Наполеон не двигался никуда из Занивок — он ждал подхода последней дивизии Партуно: теперь каждый боеспособный солдат был для него на вес золота.
Ночью переправился с сорока орудиями и тремястами повозками своего обоза корпус Виктора. На левом берегу остались только его аванпосты.
Генерал Эбле предупредил расположившихся громадным табором беглецов, чтобы они переправлялись сейчас, потому что утром мосты будут сожжены. Но его предупреждений послушались немногие. Усталость и апатия овладели беглецами. Они были рады, что можно легко разжечь костер из поломанных чужих телег, поджарить любой кусок конины (павшие лошади валялись сотнями), и не думали о завтрашнем дне.
Утром 17-го Наполеон узнал в Занивье неприятную весть: дивизия Партуно сдалась в Борисове русским, окружившим ее со всех сторон. С Партуно сдались генералы ле Камюс и Бланмон. Это был первый случай за всю кампанию, когда капитулировала целая французская дивизия.
В императорской квартире, которая помещалась в одной старой хатенке Занивья, все возмущались и негодовали:
— Так мог поступить только трус!
— Или полная бездарность.
— А кажется, Партуно был неплохой генерал! Однако какая небрежность!
— Не небрежность, а подлость!
— Капитуляция дивизии — позор!
— Поучился бы мужеству у Нея: Ней был тоже окружен, но не сдался же!
— Если генерал не имеет мужества драться, он должен предоставить это дело своим гренадерам! Барабанщик спас бы товарищей от бесчестья, ударив сигнал к атаке. Любая маркитантка спасла бы дивизию, крикнув: "Спасайся, кто может!", вместо того чтобы сдаваться! — кричал в гневе Наполеон.

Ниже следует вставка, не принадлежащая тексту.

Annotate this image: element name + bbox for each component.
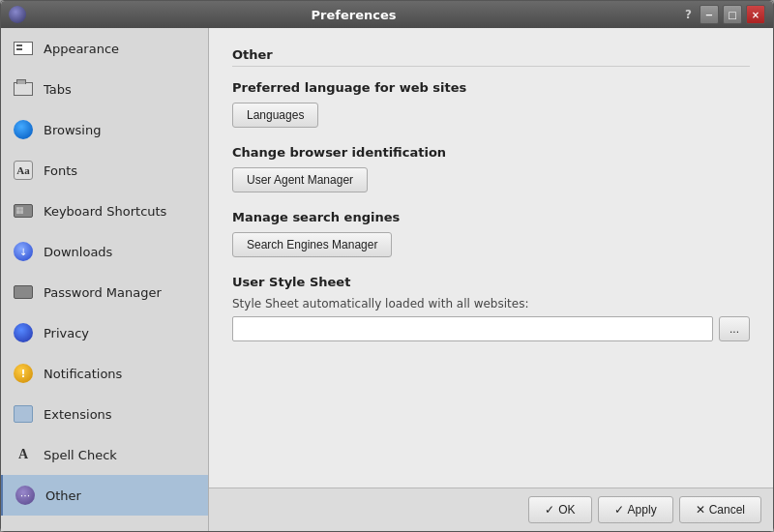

Он велел отвести аванпосты Виктора и сжечь мосты: ждать было некого.
Когда стали отходить последние солдаты Виктора, среди беглецов поднялась невообразимая паника. Все бросились к мостам. Тысячи разного рода повозок, нагруженных награбленным московским добром, мчались к спускам. Они давили встречавшихся на их пути людей, сталкивались друг с другом, сцепливались постромками. Кучера рубили чужие постромки саблями, другие кучера рубили их же самих, повозки опрокидывались, сшибая и давя пеших. На упавшую повозку налетали следующие. Груды исковерканных повозок, лошадиных и людских тел загромождали подход к мостам и сами мосты. Предсмертные крики, исполненные отчаяния и ужаса, дикая многоязычная ругань, бесполезные мольбы и страшные проклятия висели над холодной рекой. На мостах творилось неописуемое.
Один из мостов провалился. Едущие, идущие сзади не видели этого, напирали, сбрасывая передних в воду, чтобы через минуту быть самим сброшенными туда же.
А с правого берега понтонеры уже подожгли смолистые бревна. Сухое дерево студенских хат быстро загорелось. Черный едкий дым окутал мосты, поплыл над рекой.
Наиболее отчаянные и одержимые протискивались сквозь горы лошадиных туш, опрокинутые повозки и людские трупы и кидались в огонь, надеясь сквозь дым и пламя пробежать на спасительный берег. Многие бросались вплавь.
Те руки, которые убивали, насиловали, грабили, жгли Москву, теперь цеплялись за тонкие льдины, за обледенелые окровавленные устои моста, те люди, которые принесли неисчислимые бедствия русской земле и ее народам, хотели спастись, уйти от заслуженной кары, но гибли в мутных, студеных водах Березины, отомстившей за Двину, за Днепр, за Колочу, за Москву.
И вот уже из-за холмов показались высокие казачьи шапки и острые пики.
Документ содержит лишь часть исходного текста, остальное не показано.